Marek Tamm (born 4 November 1973) is an Estonian historian and professor of cultural history at Tallinn University. His research spans medieval Baltic and Livonian history as well as historical theory, historiography, cultural memory studies and digital history.

He has been a member of the Estonian Academy of Sciences since 2021 and has served as its vice-president since 2024. In 2023, he was elected a member of Academia Europaea.

== Education ==
Tamm studied history and semiotics at the University of Tartu (1998) and completed a master's degree in medieval studies at the School for Advanced Studies in the Social Sciences (EHESS) in Paris (1999).

In 2009 he received a PhD at Tallinn University with a dissertation titled Inventing Livonia: Religious and Geographical Representations of the Eastern Baltic Region in Early Thirteenth Century, supervised by Jüri Kivimäe.

== Career ==
Tamm is affiliated with Tallinn University, where he became professor of cultural history in 2015 and has also led the university's Centre of Excellence in Intercultural Studies.
In 2023 he was a visiting scholar at Stanford University (The Europe Center).

== Scholarship and reception ==
Tamm's work in historical theory and memory studies has been discussed in academic book reviews and scholarly venues.
His co-authored book The Fabric of Historical Time (with Zoltán Boldizsár Simon) has been reviewed in KronoScope and in the Estonian weekly Sirp.

An edited volume co-edited by Tamm, Making Livonia: Actors and Networks in the Medieval and Early Modern Baltic Sea Region, has also been reviewed in specialist forums and journals.

== Editorial work ==
Tamm has served as editor-in-chief of the history journal Acta Historica Tallinnensia.
He has served as a member of the editorial board of the Journal of the Philosophy of History.

== Honors ==
In 2014, Tamm was awarded the grade of Chevalier (Knight) of the French Ordre des Palmes académiques.

== Selected works ==
=== English-language books ===
- Crusading and Chronicle Writing on the Medieval Baltic Frontier: A Companion to the Chronicle of Henry of Livonia (with Linda Kaljundi and Carsten Selch Jensen, eds.).
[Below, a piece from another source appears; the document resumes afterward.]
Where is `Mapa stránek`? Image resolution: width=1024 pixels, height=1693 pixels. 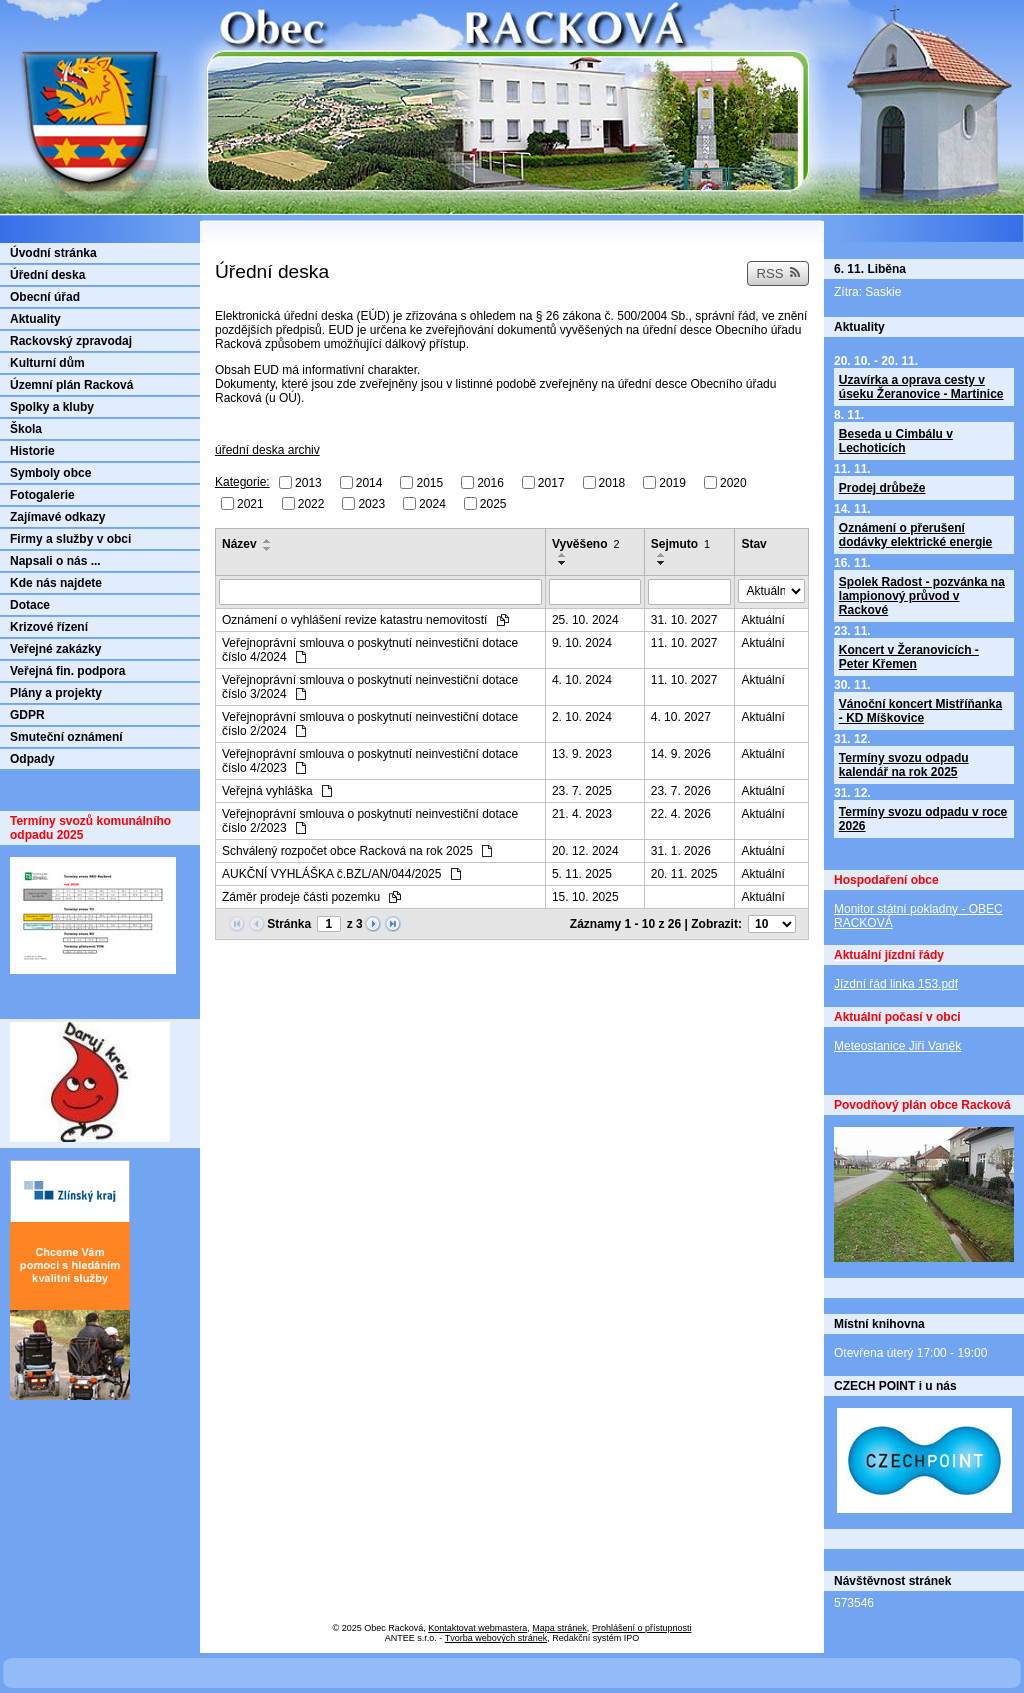
Mapa stránek is located at coordinates (559, 1628).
Ashgate, 2011.
- Afterlife of Events: Perspectives on Mnemohistory (ed.). Palgrave Macmillan, 2015.
- Debating New Approaches to History (with Peter Burke, eds.). Bloomsbury Academic, 2018.
- Rethinking Historical Time: New Approaches to Presentism (with Laurent Olivier, eds.). Bloomsbury Academic, 2019.
- Juri Lotman – Culture, Memory and History: Essays in Cultural Semiotics (ed.). Palgrave Macmillan, 2019.
- Making Livonia: Actors and Networks in the Medieval and Early Modern Baltic Sea Region (with Anu Mänd, eds.). Routledge, 2020.
- The Companion to Juri Lotman: A Semiotic Theory of Culture (with Peeter Torop, eds.). Bloomsbury Academic, 2022.
- The Fabric of Historical Time (with Zoltán Boldizsár Simon). Cambridge University Press, 2023.

=== Works in Estonian ===
- Monumentaalne ajalugu: esseid Eesti ajalookultuurist. Kultuurileht, 2012.
- Monumentaalne konflikt: mälu, poliitika ja identiteet tänapäeva Eestis (with Pille Petersoo, eds.). Varrak, 2008.